Le déficit du commerce extérieur est curieusement absent de la campagne électorale pour les Présidentielles comme si cet élément significatif sur la situation économique de la France n'avait que peu d'importance. Alors que, du temps du Franc, c'était un élément important du débat public comme lors des élections de 1981 qui avaient vu Jacques Chirac mettre en avant la "faillite" de la France en cas de succès de François Mitterrand et du programme commun.

Ces résultats sont pourtant tout à fait préoccupant avec un record de déficit commercial pour 2006 de 29.2 milliards d'euros. Record qui est la combinaison d'exportations pourtant relativement bonnes(+8pct) mais d'importations en hausse de10pct. Bien sur c'est le résultat de la hausse du pétrole en 2006 mais pour exporter, il faut quand même payer le pétrole qui nous sert à fabriquer nos produits d'exportations ! L'ensemble de la morosité des exportations et de la hausse des importations montre au global une perte de compétitivité de l'industrie française.

L'industrie allemande , dans le même temps, bat ses records d'exportations avec 893 milliards d'euros, record du monde, et surtout 162 milliards d'excédent alors que l'économie allemande est bien plus touchée par la hausse du prix du pétrole du fait de la modestie de sa production nuclèaire (+16pct sur ses importations).
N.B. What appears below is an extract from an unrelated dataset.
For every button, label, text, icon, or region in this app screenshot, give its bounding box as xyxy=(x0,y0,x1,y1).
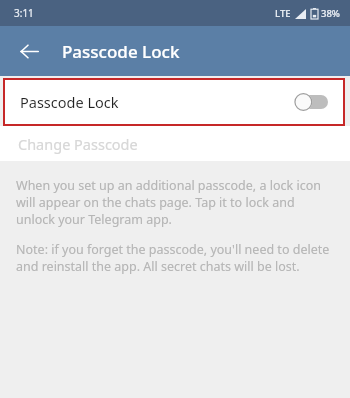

Pourquoi une telle différence entre les tendances des exportations entre les deux pays? Du coté allemand, la prise de conscience que les prix de revient avaient été affectés à la hausse durablement et qu'il fallait regagner de la compétitivité. Une industrie qui a réussi, en négociant avec ses syndicats, à regagner de la compétitivité en rallongeant içi et là la durée du travail ou en maitrisant les augmentations de salaires.

En France, rien de tel, peu d'effort en terme de prix de revient et de compétitivité pour la bonne raison que, ignorance économique oblige, nous ne savons pas ce qu'est un prix de revient ni pourquoi il monte et que la seule recette acceptée par ceux qui ont un travail pour améliorer cette compétitivité réside dans les restructurations et les départs anticipés en retraite.

L'Allemagne nous demontre bien que la lutte contre le chomage commence d'abord par l'amélioration des prix de revient qui génère l'accroissement des ventes et des parts de marché et ensuite seulement les embauches. L'épisode des 35hrs( à salaire constant) a consisté au contraire à augmenter les prix de revient de 6 à 11 pct, à perdre ensuite des parts de marché et des ventes et ensuite à licencier !

Pour en revenir à mon sujet, je lis dans la presse sous la plume d'une directeur de l'OFCE( Observatoire Français des Conjonctures Economiques) que ce faisant l'Allemagne avait commis le crime de "désinflation compétitive" pour nous prendre des parts de marché alors que la création de l'euro était en principe faite pour l'éviter. Peut être devrait il se demander pourquoi le déficit de nos échanges commerciaux n'est justement plus un sujet de débat politique? Grace à l'Euro, bien sur, que soutient l'Allemagne et qui nous évite soit de dévaluer à l'ancienne comme au beau temps du Franc soit de nous serrer la ceinture pour que nos produits redeviennent compétitifs.

D'ailleurs, l'Italie dans le même temps, par la voix de son Ministre des Finances vient de prendre le contrepied de la position française en rappellant "qu'une monnaie forte avait des avantages énormes et impose une recherche d'efficacité bénéfique pour augmenter le pouvoir d'achat des consommateurs et permet aux entreprises de faire des acquisitions à l'étranger".C'est sans doute le volet de la recherche d'éfficacité qui rebute en France

Décidement l'économie c'est bien compliqué.